In this section we are going to consider another spatial image processing operation, goes by the rather confronting title of mathematical morphology. Now the word morphology means shape, so this is a type of spatial image processing operation that is sensitive to shape. The output image contains shapes that are compatible with a structuring element S. Now the structuring element is a pattern which represents a subset of pixels within the input window that we wish to consider.
An example will make that clear: we have a contrived example here, simple binary scene, black pixels and white pixels that contain squares and rectangles of different sizes. As in previous animations, we see the input window shown here in red marching across the image left to right and top to bottom. What is different in this case is that the output is only true if all of the pixels underneath the red window are true. So far none have been. In a moment we will see… this one particular case now… where the output image contains one pixel. That is where all of the pixels underneath the red marching window were all set. You will notice that most of the shapes that were in the input image have disappeared, the rectangles have all disappeared, the little square has disappeared; the only shape that was retained was the big square. Note that the big square was the same shape as the red marching window. We say that only shapes that are compatible with the structuring element — a 3 x 3 square —are retained. This operation is also referred to as erosion, because what has happened here is that our 3 x 3 square, even though it is compatible, has been eroded away … pixels have been chewed off its edges until only the centre pixel is left. This operation is often called erosion and this function can be computed using the tool box function ierode; the first argument is the image and the second argument is the structuring element. In this case it is a 3 x 3 matrix containing ones.
So we can perform the converse operation, which is called dilation, and again we show this in animation. Here is the 3 x 3 marching window, but now for dilation, the output is true if any pixel underneath the red square is true. So far none have been. Now we see that there are a bunch of pixels are going to be set as the red window marches across them and encounters a one pixel. This operation is called dilation for the obvious reason that it has taken a single pixel, dilated it, grown it into a 3 x 3 shape; in fact, it is back to the shape that it was originally. This function, this dilation function, can be computed using tool box function idilate; the first argument is the input image and the second argument is the structuring element.
So this was the original image that we had and we eroded it to a single pixel and then we dilated it so that the single pixel became a block of 3 x 3 pixels. So you can see what has happened here, we have taken an original image, we have eroded it, dilated it and the only shape that made it all the way through was the 3 x 3 square. The rectangles have disappeared and the little square has disappeared and that is because only the shapes that are compatible with the structuring element have been maintained. Now this operation, this sequence of erosion followed by dilation, is often called opening. Only the compatible shapes have remained and we can do this in the tool box using the function iopen.

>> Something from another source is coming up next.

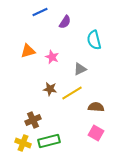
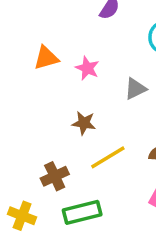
yellow line: (72, 93) -> (108, 157), moved
yellow cross: (23, 143) -> (22, 216), moved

Let’s try doing things in the opposite order. Let’s dilate first and then erode, so in the dilation step we can animate this, and for dilation output pixels are true if any pixel underneath the marching window is true and as we would expect for dilation the shape is going to get bigger. But another interesting benefit of this dilation step is that holes within the shape are going to be filled in and it has got bigger and holes within it have been closed up.
Now we have the dilated image, now we can erode it. So erosion is going to chew off a strip of one pixels all around the outside of this particular object; it is going to restore it to something like its original size and shape.
Now let’s look at the original image. Then its dilated version. And then its eroded version. And we can see we have something that looks like the original shape, except the hole within it has been filled in. This operation is called a closing operation. It tends to close those holes within an object. So any hole that is smaller than the size of the structuring element — which is a 3 x 3 pixel block — will be filled in.
This closing operation can be computed using the tool box function iclose. So this brings us to the notion of compatibility between a structuring element and a shape. So here a structuring element is a red square and I am going to test it against a large square and a thin rectangle.
So first of all we are going to test the large square and basically it is saying that if I can fit the structuring element within that shape it will survive in an erosion operation or an opening operation, but for the tall thin rectangle there is nowhere within that shape that the structuring element will fit. So this shape will not survive, it will be eliminated in the erosion step.
Conversely, if my structuring element is a tall thin rectangle we will find that there is actually nowhere that this tall thin rectangle can fit inside the large square. So if my structuring element is a tall thin rectangle, this square will disappear. However, that tall thin rectangle will survive, so the shape of the structuring element controls the shapes that will be retained in the output image; it is a filter that is sensitive to shape.
Another non-linear operation on the pixels in the box around the input pixel is to test whether they match a reference shape. This is a very powerful and useful approach to cleaning up noisy binary images known as mathematical morphology and objects in the image are treated according to their compatibility with a structuring element. We can perform operations on binary images such as erosion or dilation which make objects smaller or bigger respectively, or opening and closing which separate or merge objects respectively.
This content assumes an understanding of high school level mathematics; for example, trigonometry, algebra, calculus, physics (optics) and experience with MATLAB command line and programming, for example workspace, variables, arrays, types, functions and classes.